The first technology is wordlessness. This means bringing the logical mind to stillness. I have written about this noise of the logical mind as "monkeybrain" in past installments. It's that tendency to jump to limiting and premature conclusions about what's happening and about what's possible, and then to obsess over projections about what those conclusions must surely mean. It's what drove us to "solve" the financial collapse of Windhook with a business plan for bringing in investors. It's what put me in a tailspin at turning sixtyone. Wordlessness is turning off monkeybrain and listening to this moment. Wordlessness brings me instantly to the realization that our vision for Windhook is sound, and not threatened by finances, or dependent on the viability of a business plan, or the presence or absence of investors. We are here, we are connected solidly to our creative community, and are sharing Windhook with that community. Wordlessness is the field within which intuition hears profound insights not available against the noise and busyness of monkeybrain's projections.

You may be wondering how to silence monkeybrain at this point. We have all had the experience of tossing and turning at night when we want to sleep because monkeybrain insists on rehashing the events of the day, and our worries for tomorrow. It is really quite simple. When you find monkeybrain swinging from the chandeliers of your mind, refusing to come down and behave, simply turn your full attention to watching what it is doing. Amazingly this shuts down the monkeybrain instantly. Try it now. First, try to stop thinking by an act of will. Of course, you cannot. When you try, your monkeybrain is the one trying. When it stops a thought, it immediately initiates a new thought: "Am I thinking? Yes, I am thinking about whether I am thinking!" This is an endless loop and the monkeymind will engage it to stay active as long as you insist on it. But if you simply stop and watch the monkeybrain doing this, it stops and you find your mind suddenly and mysteriously quiet until monkeybrain starts to analyze what has happened. With practice, your mind can remain still for longer and longer periods. Soon the monkeymind gives up. This is when the field is open for you to engage the other technologies of magic.

Oneness comes forward out of the stillness of wordlessness. Oneness is what makes clear the connection that we have to others. Oneness is in fact at the heart of the Windhook vision—interacting with other creative people is what nurtures and sharpens creativity. It is vital to art! I have written briefly about how I first came to this realization over a decade ago here. Oneness is the connection to everything. It is really the energy that makes anything truly significant. Oneness is the common energy that expresses itself in all of us. But it expresses itself uniquely in each of us and in ways that it has not experienced in anyone or anything else.

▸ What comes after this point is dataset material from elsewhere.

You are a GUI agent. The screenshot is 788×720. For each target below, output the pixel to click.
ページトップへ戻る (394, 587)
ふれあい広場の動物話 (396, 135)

Beck's technology of imagination is not the sort of fantasy in which you might conjure up an invisible pink unicorn. Rather, it is listening to possibilities that come out of dwelling in wordless stillness, out of earshot of the monkeymind. Imagination is being attuned to the potentials and insights of intuition. It is the working of the aspect of human consciousness that processes millions of inputs instantaneously and simultaneously. Imagination is the process by which the intuitive mind forms intentions and expectations out of the field of possibilities. Imagination is not a process of creating your own set of wishes and fantasies about what you would like to happen. It's more about tuning into what that oneness which we all express wishes to reveal individually through you. This is wiser and bigger than any pink unicorn fantasy that monkeybrain can drum up. This imagination does not speak up in the presence of monkeybrain. It is an inherent trait of all the technology of magic that it will not function in the presence of monkeybrain. Magic simply shuts down when we give space to the monkeybrain. Sending the monkeybrain away and making space for the other technologies to work is the purpose of wordlessness.

Beck's final technology is forming. Forming is where all the other technologies come together. Forming is where reality manifests imagination. Forming is play. It is relaxing and knowing that it's all good, and that what the imagination expresses will take care of itself. If you feel the inclination to work at forming what imagination has created, you can be sure that it is monkeybrain butting in. Observe it, thank it for trying to help, and send it away, since there is no place for working hard to make things happen anywhere in magic.

Well, that's it in a nutsell. I hope I have begun to pique your interest in this book. What I have written here is my own perspective on what Martha Beck has written there. It includes my own integration of what she says with what I already understand from my own work in consciousness and living in the present. I am new to her work as of today (Saturday) and will spend more time with it. But in this very short time, what I have read has completely reset my thinking to begin listening to my own intuition and imagination about how to engage Windhook. I am inspired and energized. We shall see how this magical journey expresses itself. And I promise to bring you along for the ride.